_Provided data:_

____

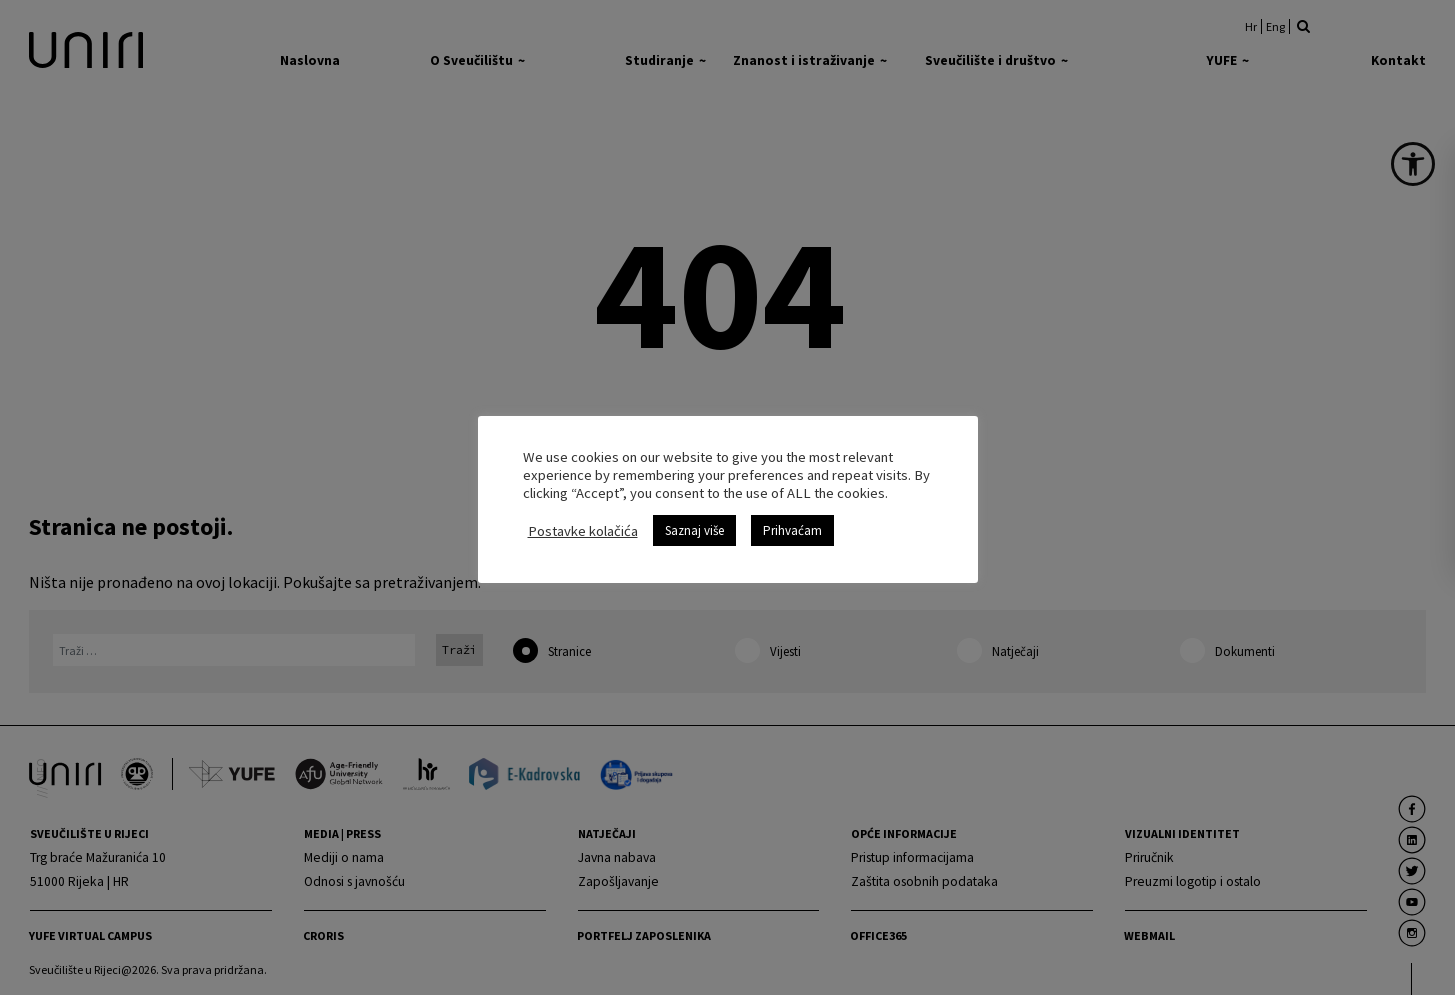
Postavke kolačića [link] (583, 531)
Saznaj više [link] (694, 530)
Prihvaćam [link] (792, 530)
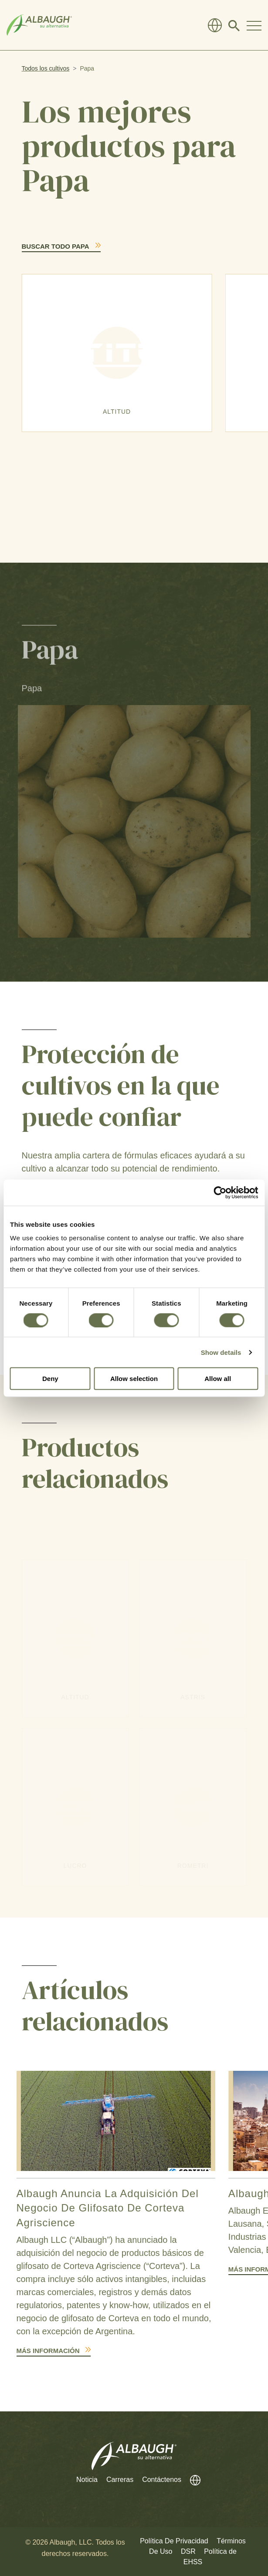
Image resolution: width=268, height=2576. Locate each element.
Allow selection (134, 1378)
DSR (188, 2551)
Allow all (217, 1378)
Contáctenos (161, 2479)
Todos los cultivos (46, 68)
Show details (221, 1352)
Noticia (87, 2479)
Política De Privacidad (174, 2541)
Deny (50, 1378)
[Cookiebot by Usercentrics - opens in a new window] (220, 1192)
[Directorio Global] (215, 25)
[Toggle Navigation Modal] (254, 25)
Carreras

____

_Activity:_
Only an exact copy of the records, free of images, belongs in the answer.

_The answer:_
Postavke kolačića [link] (583, 531)
Saznaj više [link] (694, 530)
Prihvaćam [link] (792, 530)
Image resolution: width=268, height=2576. Locate each element.
Allow selection (134, 1378)
DSR (188, 2551)
Allow all (217, 1378)
Contáctenos (161, 2479)
Todos los cultivos (46, 68)
Show details (221, 1352)
Noticia (87, 2479)
Política De Privacidad (174, 2541)
Deny (50, 1378)
[Cookiebot by Usercentrics - opens in a new window] (220, 1192)
[Directorio Global] (215, 25)
[Toggle Navigation Modal] (254, 25)
Carreras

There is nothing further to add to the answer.